The Rise of Personalized Work Software
Claude Code has significantly lowered the barrier to creating custom applications. We're seeing a surge in personalized work software built for specific use cases, rather than forcing workflows into off-the-shelf tools. For example, one of our sales team members built a web app that:
- Takes core Claude Code deck templates (101, 201, mastering).
- Allows input of specific customer context, pulling data from Salesforce, Gong, and other notes.
- Customizes decks based on customer's product usage (e.g., Bedrock, Enterprise, Console), concerns (e.g., code review stage), and security needs (e.g., HIPPA compliance).
- Automatically removes irrelevant slides (e.g., Enterprise-only features for non-Enterprise customers).
This turns a 20-30 minute manual task into a few seconds, producing a perfectly tailored deck.
Applied AI: A Force Multiplier for Customer Adoption
Beyond engineering, our Applied AI team is the second-largest consumer of tokens. This team plays a crucial role in helping customers adopt our latest API and model features for both their products and internal acceleration. They are "amazing at pushing the boundaries of what Claude Code and Co-work can do," by:
- Rapidly prototyping solutions for customers using Claude Code.
- Managing extensive customer communications, inbound requests, and historical context notes, making them heavy Co-work users.

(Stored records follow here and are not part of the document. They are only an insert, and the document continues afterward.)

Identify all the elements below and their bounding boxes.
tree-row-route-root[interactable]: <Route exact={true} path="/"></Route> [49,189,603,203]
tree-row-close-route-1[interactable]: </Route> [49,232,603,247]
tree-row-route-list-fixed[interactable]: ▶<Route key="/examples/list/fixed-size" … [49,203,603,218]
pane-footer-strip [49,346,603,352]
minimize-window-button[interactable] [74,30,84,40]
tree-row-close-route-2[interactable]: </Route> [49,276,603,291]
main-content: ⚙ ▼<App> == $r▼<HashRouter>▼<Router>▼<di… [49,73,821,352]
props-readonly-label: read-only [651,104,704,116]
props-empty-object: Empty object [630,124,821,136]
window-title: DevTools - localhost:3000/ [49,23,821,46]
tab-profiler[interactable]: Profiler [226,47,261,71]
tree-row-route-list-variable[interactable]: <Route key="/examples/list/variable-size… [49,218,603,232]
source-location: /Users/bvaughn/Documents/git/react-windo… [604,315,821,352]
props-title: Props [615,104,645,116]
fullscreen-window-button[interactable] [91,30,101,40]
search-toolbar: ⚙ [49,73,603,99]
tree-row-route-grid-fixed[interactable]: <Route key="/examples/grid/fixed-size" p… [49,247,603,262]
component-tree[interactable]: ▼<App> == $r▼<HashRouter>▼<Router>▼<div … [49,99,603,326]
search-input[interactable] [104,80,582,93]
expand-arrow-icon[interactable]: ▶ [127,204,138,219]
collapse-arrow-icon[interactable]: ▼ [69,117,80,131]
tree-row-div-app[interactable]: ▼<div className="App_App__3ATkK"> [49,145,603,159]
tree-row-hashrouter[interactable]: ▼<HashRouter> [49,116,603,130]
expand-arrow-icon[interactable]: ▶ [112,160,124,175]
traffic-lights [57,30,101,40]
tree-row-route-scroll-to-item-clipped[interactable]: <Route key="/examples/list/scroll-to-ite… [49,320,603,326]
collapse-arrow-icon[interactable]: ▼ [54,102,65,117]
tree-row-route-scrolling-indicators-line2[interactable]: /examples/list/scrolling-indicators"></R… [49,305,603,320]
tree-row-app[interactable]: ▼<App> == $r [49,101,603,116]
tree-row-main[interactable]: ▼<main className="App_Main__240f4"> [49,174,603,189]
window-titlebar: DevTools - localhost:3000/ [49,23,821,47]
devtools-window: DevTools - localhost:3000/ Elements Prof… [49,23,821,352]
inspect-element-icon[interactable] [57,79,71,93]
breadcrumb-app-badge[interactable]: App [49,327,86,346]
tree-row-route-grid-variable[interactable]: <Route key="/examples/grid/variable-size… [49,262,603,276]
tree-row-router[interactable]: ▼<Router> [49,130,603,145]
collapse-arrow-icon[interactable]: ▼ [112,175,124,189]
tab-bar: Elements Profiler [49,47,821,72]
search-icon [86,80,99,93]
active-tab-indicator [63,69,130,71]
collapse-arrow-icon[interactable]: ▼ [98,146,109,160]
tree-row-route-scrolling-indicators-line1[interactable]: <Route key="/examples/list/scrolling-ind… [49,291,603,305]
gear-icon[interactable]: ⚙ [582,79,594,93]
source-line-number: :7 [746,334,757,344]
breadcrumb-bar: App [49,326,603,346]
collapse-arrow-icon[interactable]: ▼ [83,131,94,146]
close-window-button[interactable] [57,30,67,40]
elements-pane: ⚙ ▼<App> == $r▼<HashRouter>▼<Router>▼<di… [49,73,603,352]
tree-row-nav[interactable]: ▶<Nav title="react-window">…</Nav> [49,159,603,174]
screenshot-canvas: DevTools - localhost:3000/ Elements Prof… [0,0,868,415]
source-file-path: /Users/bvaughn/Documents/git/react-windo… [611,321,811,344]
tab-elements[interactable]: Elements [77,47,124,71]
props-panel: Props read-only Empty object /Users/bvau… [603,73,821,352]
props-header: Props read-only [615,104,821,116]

They often use Co-work the night before meetings to summarize upcoming customer engagements and identify relevant information. Essentially, they are highly technical go-to-market specialists leveraging AI to scale their impact.
Actionable Takeaways
- Embrace Speed: Re-evaluate your product development timelines. If you're not shipping at least weekly, you're likely moving too slowly for the AI era.

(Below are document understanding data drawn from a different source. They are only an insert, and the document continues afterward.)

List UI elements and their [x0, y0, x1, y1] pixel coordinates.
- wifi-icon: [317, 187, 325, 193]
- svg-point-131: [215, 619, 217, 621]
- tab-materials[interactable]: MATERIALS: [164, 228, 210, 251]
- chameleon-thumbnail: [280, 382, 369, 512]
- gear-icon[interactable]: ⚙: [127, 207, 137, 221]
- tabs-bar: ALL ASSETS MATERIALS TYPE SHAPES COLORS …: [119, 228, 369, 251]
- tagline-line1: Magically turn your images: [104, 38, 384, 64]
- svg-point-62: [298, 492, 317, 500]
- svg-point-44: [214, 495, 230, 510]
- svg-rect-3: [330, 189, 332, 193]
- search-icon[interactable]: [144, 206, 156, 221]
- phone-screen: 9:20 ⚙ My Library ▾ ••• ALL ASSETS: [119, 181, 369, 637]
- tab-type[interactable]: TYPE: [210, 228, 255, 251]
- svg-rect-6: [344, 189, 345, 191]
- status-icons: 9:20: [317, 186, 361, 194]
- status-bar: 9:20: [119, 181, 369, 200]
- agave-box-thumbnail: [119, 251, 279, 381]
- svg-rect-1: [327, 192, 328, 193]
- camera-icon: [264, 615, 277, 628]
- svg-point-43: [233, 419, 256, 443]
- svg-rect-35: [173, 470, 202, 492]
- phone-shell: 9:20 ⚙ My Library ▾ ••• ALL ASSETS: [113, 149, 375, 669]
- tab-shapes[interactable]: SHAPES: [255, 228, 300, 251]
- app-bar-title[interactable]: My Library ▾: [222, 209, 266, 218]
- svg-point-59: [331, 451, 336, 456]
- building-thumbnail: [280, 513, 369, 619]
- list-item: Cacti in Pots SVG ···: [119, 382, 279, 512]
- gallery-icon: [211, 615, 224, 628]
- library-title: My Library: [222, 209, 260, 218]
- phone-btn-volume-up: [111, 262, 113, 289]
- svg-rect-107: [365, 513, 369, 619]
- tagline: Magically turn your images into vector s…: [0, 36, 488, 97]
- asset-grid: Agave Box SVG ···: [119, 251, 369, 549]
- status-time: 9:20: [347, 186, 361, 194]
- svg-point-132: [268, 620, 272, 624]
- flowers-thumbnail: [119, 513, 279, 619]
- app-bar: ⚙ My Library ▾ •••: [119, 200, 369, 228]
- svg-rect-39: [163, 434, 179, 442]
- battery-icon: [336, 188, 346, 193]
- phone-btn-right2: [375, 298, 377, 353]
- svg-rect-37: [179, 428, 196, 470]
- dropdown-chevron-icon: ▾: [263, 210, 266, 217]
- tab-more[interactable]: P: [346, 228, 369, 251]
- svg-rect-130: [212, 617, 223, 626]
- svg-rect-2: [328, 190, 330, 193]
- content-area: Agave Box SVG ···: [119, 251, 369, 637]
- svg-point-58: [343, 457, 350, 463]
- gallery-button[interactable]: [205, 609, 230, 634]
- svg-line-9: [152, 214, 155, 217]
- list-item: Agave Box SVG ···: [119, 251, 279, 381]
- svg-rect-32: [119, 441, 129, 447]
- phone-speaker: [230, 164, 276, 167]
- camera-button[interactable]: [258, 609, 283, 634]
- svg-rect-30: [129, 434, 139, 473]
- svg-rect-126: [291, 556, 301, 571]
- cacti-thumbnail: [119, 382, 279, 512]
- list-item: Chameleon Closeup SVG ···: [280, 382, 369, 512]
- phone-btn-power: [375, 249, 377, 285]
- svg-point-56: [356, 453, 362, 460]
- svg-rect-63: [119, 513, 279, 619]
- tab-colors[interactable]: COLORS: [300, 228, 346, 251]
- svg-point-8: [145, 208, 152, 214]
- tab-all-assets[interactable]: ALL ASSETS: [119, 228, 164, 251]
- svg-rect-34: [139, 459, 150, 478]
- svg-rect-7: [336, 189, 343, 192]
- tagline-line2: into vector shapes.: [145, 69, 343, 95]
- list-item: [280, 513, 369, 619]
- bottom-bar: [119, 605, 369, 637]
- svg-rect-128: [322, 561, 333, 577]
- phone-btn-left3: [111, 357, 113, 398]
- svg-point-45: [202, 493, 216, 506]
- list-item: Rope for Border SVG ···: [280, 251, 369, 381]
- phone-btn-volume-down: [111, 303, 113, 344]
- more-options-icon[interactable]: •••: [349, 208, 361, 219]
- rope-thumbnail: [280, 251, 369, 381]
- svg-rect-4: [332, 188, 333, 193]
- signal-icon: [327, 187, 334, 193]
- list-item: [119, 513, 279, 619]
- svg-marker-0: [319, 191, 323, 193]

- Prioritize Product Taste: Cultivate the skill of deciding what to build and how to build it for maximum user delight. This is more valuable than ever.
- Streamline Cross-Functional Workflows: Identify and remove barriers to shipping. Create tight, repeatable processes for collaboration between engineering, marketing, and docs.
- Leverage Research Previews: Don't wait for perfection. Ship early, gather feedback, and iterate rapidly using branded "preview" features.
- Connect Your AI Tools to Your Data: For non-code tasks, link tools like Co-work to your calendar, email, chat, and document storage to provide essential context and dramatically improve output quality.
- Focus on a Unifying Mission: A clear mission helps teams make faster, more aligned decisions, even if it means sacrificing individual product goals for the greater organizational success.
- Cultivate Resilience and Calmness: The pace of change will only accelerate. Develop strategies to prioritize, let go of perfection, and maintain your energy and optimism amidst the chaos.